After losing so much weight in her first days and then plateauing, Laurel is now gaining weight quickly, which makes us happy (although our arms are more tired from holding her; we’ll get stronger). She’s learned to smile although she only does it kind of randomly, and one side is always bigger than the other. Sometimes when she does it she also says something like “ah!”, which is very disarming. She’s also dangerously close to learning how to reliably get her own fingers in her mouth, which is nice because we’ve kept our fingernails religiously short this past month so our fingers can serve as pacifiers at a moment’s notice.

We’ve had one “reunion” with a group of parents who were due in early 2009 and delivered with our midwives — it was great to see everyone (and their babies!). The other reunion, with our birth class, won’t happen until early June, when Laurel (one of the youngest babies in the group) will be 3 months.

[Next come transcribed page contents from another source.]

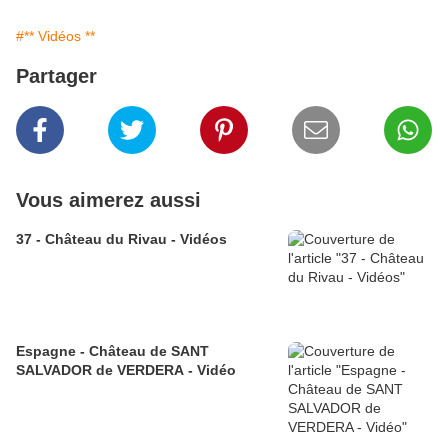
#** Vidéos **
Partager
Vous aimerez aussi
37 - Château du Rivau - Vidéos
Espagne - Château de SANT
SALVADOR de VERDERA - Vidéo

In addition to family, we’ve had several friends over to visit and meet her, and everyone has been charmed. And we’ve been able to get out of the house with her a couple of times for non-doctor-y things, including a “new parents” group yesterday, which involved a roomful of nursing moms and young babies who were alternately playing, sleeping, or fussing. It was chaotic, but nice to see some more moms I’d gestated alongside.

Really, we’re just spending most of our time getting to know her, and getting to know ourselves as parents, and trying to get the hang of everything. Certainly we’re much more confident than we were a month ago. And we’re looking forward to the months — and years — to come.